Composer, poet and Byzantine abbess Kassia is considered to be the first European composer whose work is preserved to this day and plays an important role in European (music) history.  She was born in Constantinople in 810 and was a mysterious person, not only in terms of her musical oeuvre. In fact, she was also a writer of astounding radicality who not only created sacred poetry but also secular texts of which more than 250 still exist in the form of epigrams. Finally, Kassia was also a political figure who dared to use her rhetoric skills to confront emperor Theophilos when he was looking for a bride.

Avatar von Kassia

Kassia serves as an early feminist and cosmopolitan role model. Her work was used as a starting point by Kainkollektiv and various other artists, scientists and institutions from Germany, Poland and Turkey to create a multidimensional and multilayered project comprising the opera performance KASSIA and the (digital) KASSIA conference.

Now, the KASSIA online exhibition/the KASSIA archive is emerging and aims at making all the project parts visible and interactively connected. The website will digitally review and collect the contents from past conferences and create novel approaches to the history of feminism.

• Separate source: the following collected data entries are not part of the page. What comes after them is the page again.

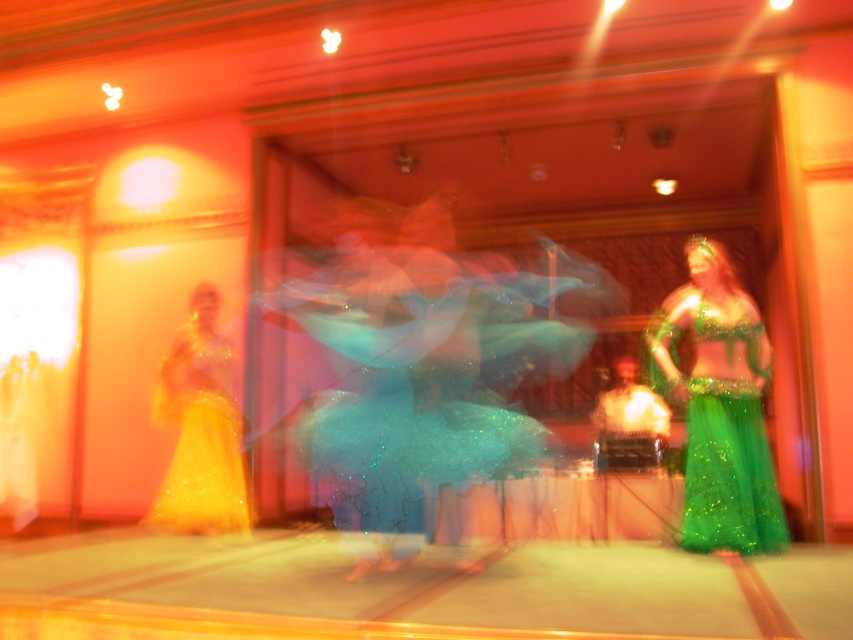 Question: Among these objects, which one is nearest to the camera?

Choices:
 (A) shiny gold dress at left
 (B) green glittery skirt at center

Answer: (B)

Question: Which point is closer to the camera?

Choices:
 (A) green glittery skirt at center
 (B) shiny gold dress at left

Answer: (A)

Question: Is green glittery skirt at center to the right of shiny gold dress at left from the viewer's perspective?

Choices:
 (A) no
 (B) yes

Answer: (B)

Question: Can you confirm if green glittery skirt at center is positioned below shiny gold dress at left?

Choices:
 (A) yes
 (B) no

Answer: (B)

Question: Where is green glittery skirt at center located in relation to shiny gold dress at left in the image?

Choices:
 (A) left
 (B) right

Answer: (B)

Question: Among these points, which one is nearest to the camera?

Choices:
 (A) (724, 522)
 (B) (194, 304)

Answer: (A) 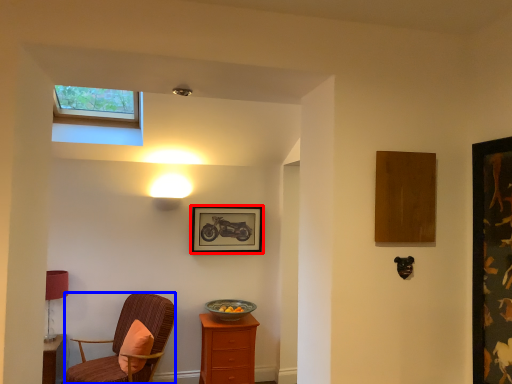 Question: Which object is further to the camera taking this photo, picture frame (highlighted by a red box) or chair (highlighted by a blue box)?

Choices:
 (A) picture frame
 (B) chair

Answer: (A) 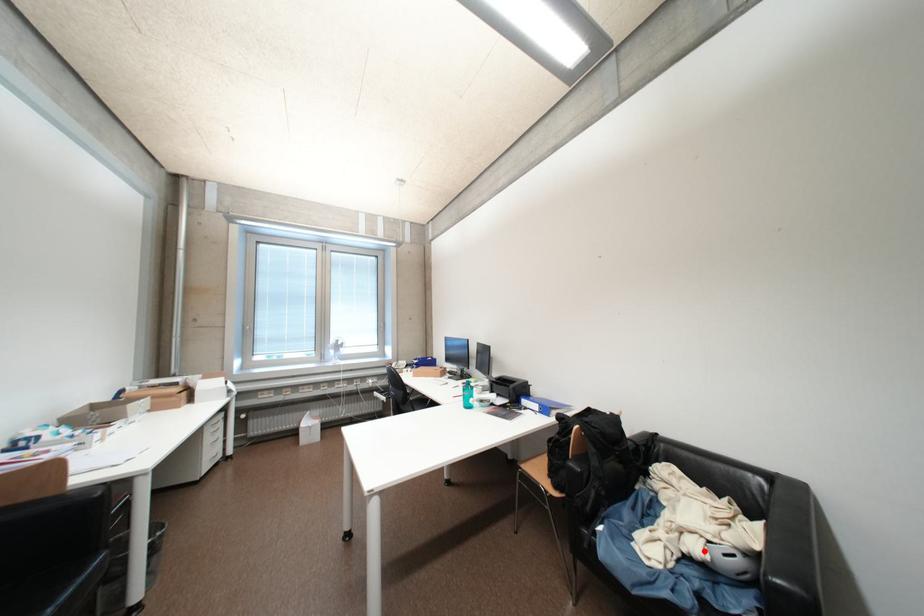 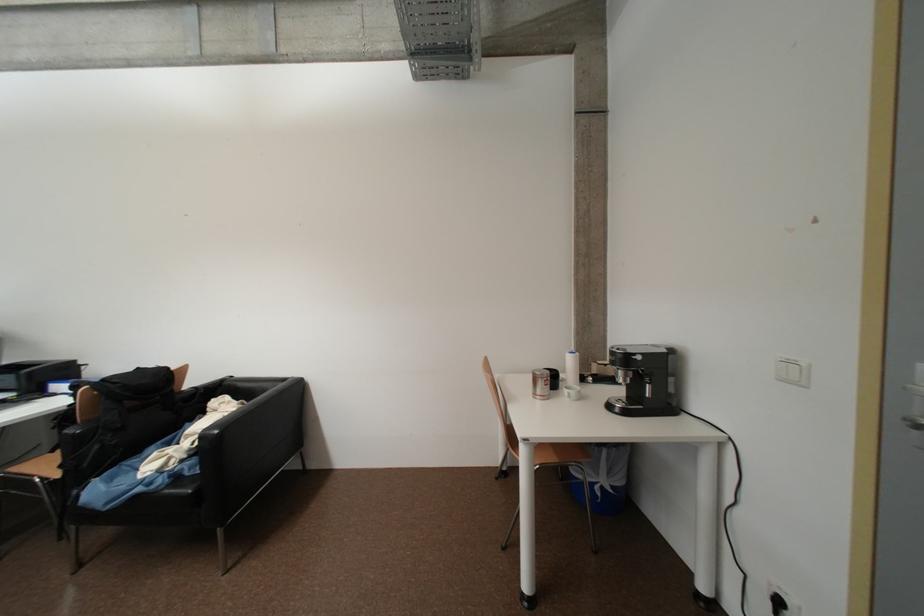 Question: I am providing you with two images of the same scene from different viewpoints. A red point is marked on the first image. At the location where the point appears in image 1, is it still visible in image 2?

Choices:
 (A) Yes
 (B) No

Answer: (B) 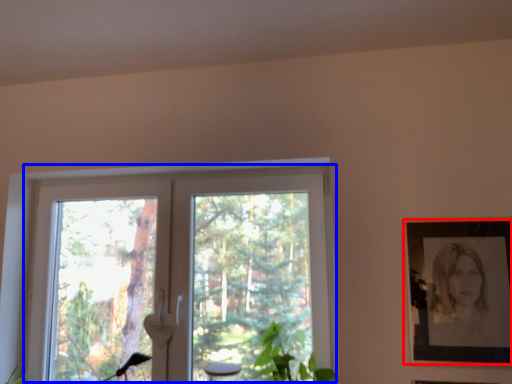 Question: Which point is closer to the camera, picture frame (highlighted by a red box) or window (highlighted by a blue box)?

Choices:
 (A) picture frame
 (B) window

Answer: (A)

For the opera performance, an interactive installation was created, which invited visitors to adorn themselves with digital opera masks in AR. In combination with a self-written statement, users were able to include themselves in the gallery and thereby become part of the movement. This and other participative approaches will be available in the online archive and provide new perspectives on the topic. Moreover, the highly branched collaboration with artists and collectives from numerous countries who create a multi-perspective access leads to a broad insight into the topic of female empowerment.

While walking through the digital monastery, the website users are constantly accompanied by Kassia. For this purpose, a digital representation of the Byzantine nun was created and brought to life via motion-captured recordings of dancers from the opera ensemble.